I have started experimenting with Berkeley DB using the "Sleepycat" store for RDFlib. I've done a little profiling and found that performing queries is about 10 times slower (.02 ms for in-memory v. .17ms for Sleepycat). What's interesting is that query times fall precipitously after a number of repeated queries, suggesting some caching. I'd like to read up on Berkeley DB to get a fuller picture. I'll also be looking at times for writes back to the database.

Wednesday, May 7, 2014

Coming from the data meeting held today, I looked further into the movement validation repo.

I will review later today.

Tuesday, May 6, 2014

Data sources and collection

This is a list of data sources I've identified as actually being used in projects, starting from here. The goal is to understand the different types of data source to know how we can access them and what input/output formats should be targeted:

MySQL database: mysql_31129_celegans at my01.winhost.com
Ion Channel Spreadsheet includes citations from Pubmed showing relationships of ion channels to genes.
Wormbase, generally. There seems to be some query functionality, but it uses its own 'special' query language -- seems not very complicated; pattern based.
Time series data?
Movement validation data pointing to the ftp from Laura Grundy
Comments on some of the spreadsheet cells -- not exported from google drive.

I've also found a lot of scripts for extracting data from different formats:

Extracting from the Laura Grundy ftp
From spreadsheets(CElegansNeuroML project)

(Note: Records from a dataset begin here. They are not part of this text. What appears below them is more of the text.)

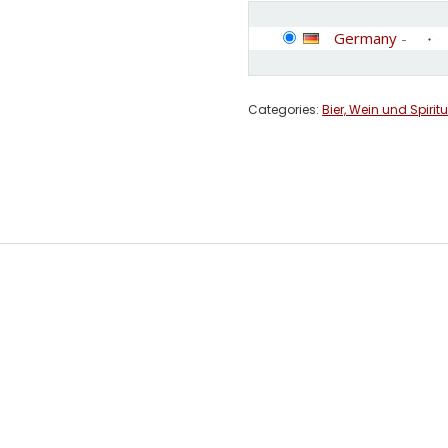
Germany
-
Categories:
Bier, Wein und Spirit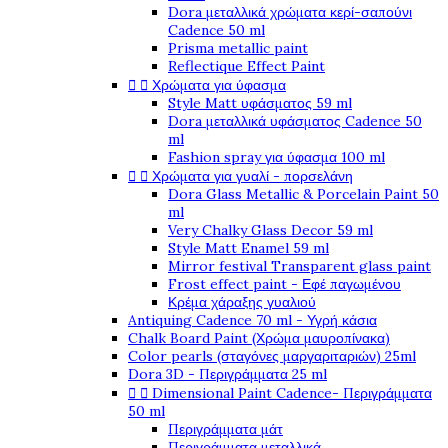
Dora μεταλλικά χρώματα κερί-σαπούνι
Cadence 50 ml
Prisma metallic paint
Reflectique Effect Paint


Χρώματα για ύφασμα
Style Matt υφάσματος 59 ml
Dora μεταλλικά υφάσματος Cadence 50
ml
Fashion spray για ύφασμα 100 ml


Χρώματα για γυαλί - πορσελάνη
Dora Glass Metallic & Porcelain Paint 50
ml
Very Chalky Glass Decor 59 ml
Style Matt Enamel 59 ml
Mirror festival Transparent glass paint
Frost effect paint - Εφέ παγωμένου
Κρέμα χάραξης γυαλιού
Antiquing Cadence 70 ml - Υγρή κάσια
Chalk Board Paint (Χρώμα μαυροπίνακα)
Color pearls (σταγόνες μαργαριταριών) 25ml
Dora 3D - Περιγράμματα 25 ml


Dimensional Paint Cadence- Περιγράμματα
50 ml
Περιγράμματα μάτ
Περιγράμματα μεταλλικά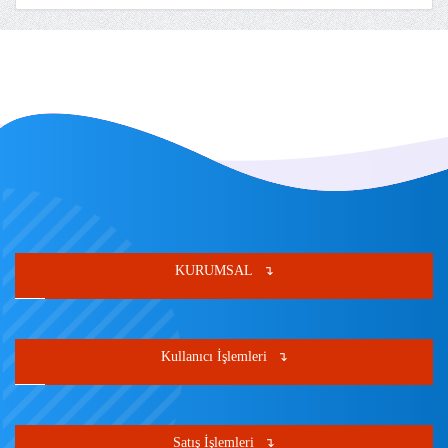
KURUMSAL
Kullanıcı İşlemleri
Satış İşlemleri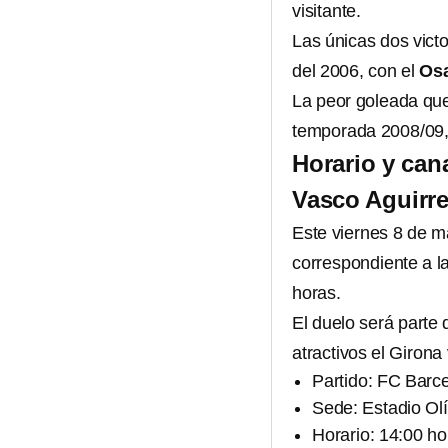
visitante.
Las únicas dos victo
del 2006, con el
Os
La peor goleada que 
temporada 2008/09, 
Horario y cana
Vasco Aguirre
Este viernes 8 de ma
correspondiente a l
horas.
El duelo será parte
atractivos el Giron
Partido: FC Barc
Sede: Estadio Ol
Horario: 14:00 ho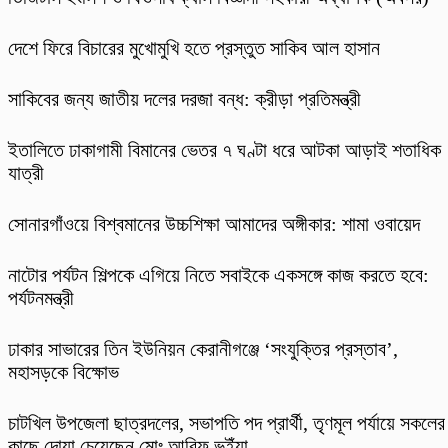
দেশে ফিরে বিচারের মুখোমুখি হতে প্রস্তুত সাকিব আল হাসান
সাকিবের জন্য জাতীয় দলের দরজা বন্ধ: ক্রীড়া প্রতিমন্ত্রী
ইতালিতে ঢাকাগামী বিমানের ভেতর ৭ ঘণ্টা ধরে আটকা আড়াই শতাধিক
যাত্রী
সোনারগাঁওয়ে বিশ্বমানের উচ্চশিক্ষা আমাদের অঙ্গীকার: শামা ওবায়েদ
নাটোর পর্যটন শিল্পকে এগিয়ে নিতে সবাইকে একসঙ্গে কাজ করতে হবে:
পর্যটনমন্ত্রী
ঢাকার সাভারের তিন ইউনিয়ন কেরানীগঞ্জে ‘সংযুক্তির প্রস্তাব’,
মহাসড়কে বিক্ষোভ
চাটখিল উপজেলা ছাত্রদলের, সভাপতি পদ প্রার্থী, তৃণমূল পর্যায়ে সকলের
কাছে দোয়া চেয়েছেন মোঃ আরিফ ভূইঁয়া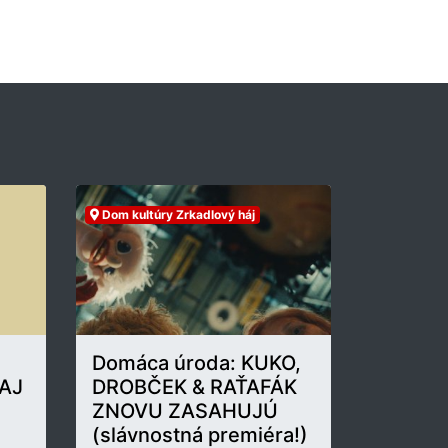
Dom kultúry Zrkadlový háj
Domáca úroda: KUKO,
AJ
DROBČEK & RAŤAFÁK
ZNOVU ZASAHUJÚ
(slávnostná premiéra!)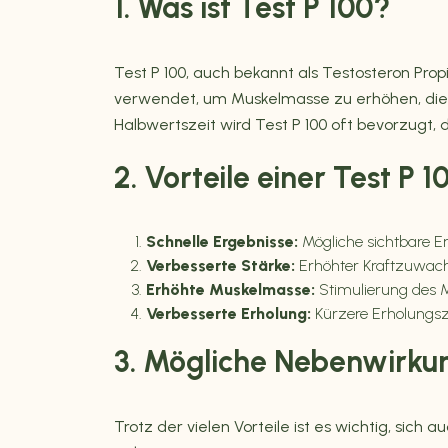
1. Was ist Test P 100?
Test P 100, auch bekannt als Testosteron Prop
verwendet, um Muskelmasse zu erhöhen, die
Halbwertszeit wird Test P 100 oft bevorzugt, 
2. Vorteile einer Test P 1
Schnelle Ergebnisse:
Mögliche sichtbare Er
Verbesserte Stärke:
Erhöhter Kraftzuwachs,
Erhöhte Muskelmasse:
Stimulierung des 
Verbesserte Erholung:
Kürzere Erholungsze
3. Mögliche Nebenwirku
Trotz der vielen Vorteile ist es wichtig, si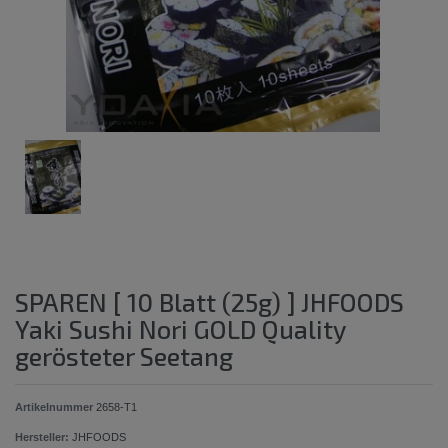
SPAREN [ 10 Blatt (25g) ] JHFOODS
Yaki Sushi Nori GOLD Quality
gerösteter Seetang
Artikelnummer
2658-T1
Hersteller:
JHFOODS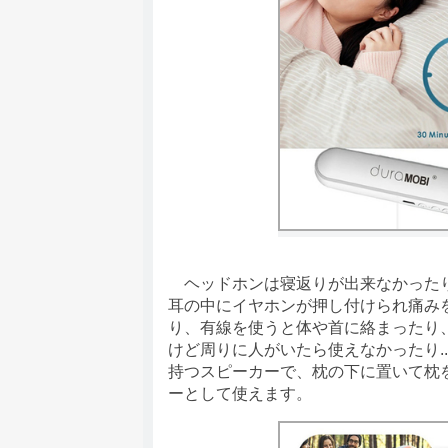
ヘッドホンは寝返りが出来なかったり
耳の中にイヤホンが押し付けられ痛み
り、有線を使うと体や首に絡まったり
けど周りに人がいたら使えなかったり...な
持つスピーカーで、枕の下に置いて枕
ーとして使えます。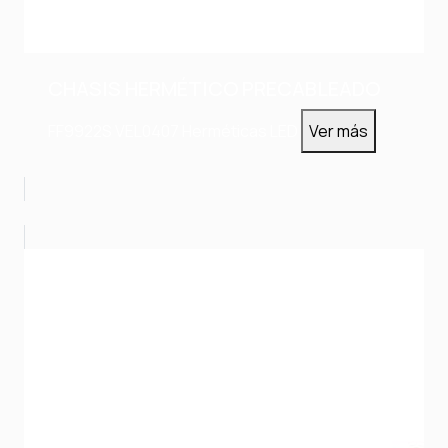
CHASIS HERMÉTICO PRECABLEADO
FF9922S
VEL0407
Herméticas LED
Ver más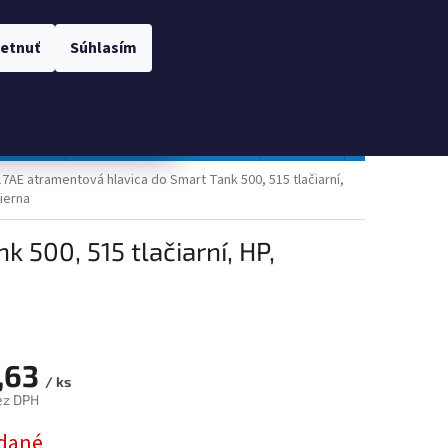
 OSOBNÝCH ÚDAJOV
Prihlásenie
etnuť
Súhlasím
NÁKUPNÝ
Prázdny košík
KOŠÍK
TOPGAL
Gastro a obalový materiál
Tlačivá
Obchodné po
7AE atramentová hlavica do Smart Tank 500, 515 tlačiarní,
čierna
 500, 515 tlačiarní, HP,
,63
/ ks
ez DPH
ová
dané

I'm still looking around. I'll make a new post with any updates.

Sunday, May 4, 2014

neuroConstruct and CElegansNeuroML

I am thinking that a good model to start working from is the CElegansNeuroML project. For right now I'm going to browse around to figure out how it all fits together. One of the problems I have is that my NeuroConstruct build can't open the 3D display. I'm using Xephyr in XMonad so I can get a non-tiling WM in here (Java AWT programs don't play well with Xmonad it seems). Mayhaps I can use it in a different session.

For right now, I'm going to explore some more data sources, start looking at where there are shared entities. Regardless of what we end up doing, we'll need to handle this somehow.

Friday, May 2, 2014

I'm thinking of trying out the RDFlib store API

Thursday, May 1, 2014

PyOpenWorm and NeuroML

I'm trying to make a neuroml file from the generated rdf database in PyOpenWorm. Trying to make sense of the schema. Everything is related through integer keys and I haven't found a human description yet.

Update 1:
All of the methods read through to the a RDF graph built up in the network module. However, the neuron is not checked for existence in the databse on creation. I'm going to add a primary access method with the check.

Update 2:
Thinking about the structure of these modules. I'm guessing a config file would be good for moving the configurations around. PyOpenWorm should be a library that can be used to make the wrappers, so it shouldn't be tied to any specific database. Sounds like a job for Dependency Inversion (i.e. parametrizing the network class).

Update 3:
Learning libneuorml from Padraig G's examples in the github repo. Right now, I'm leaning towards separating the file-type specific components from PyOpenWorm proper. Eventually I want to stop opening up the library files (closely tied to the schema) and spend my time with the file-specific converters.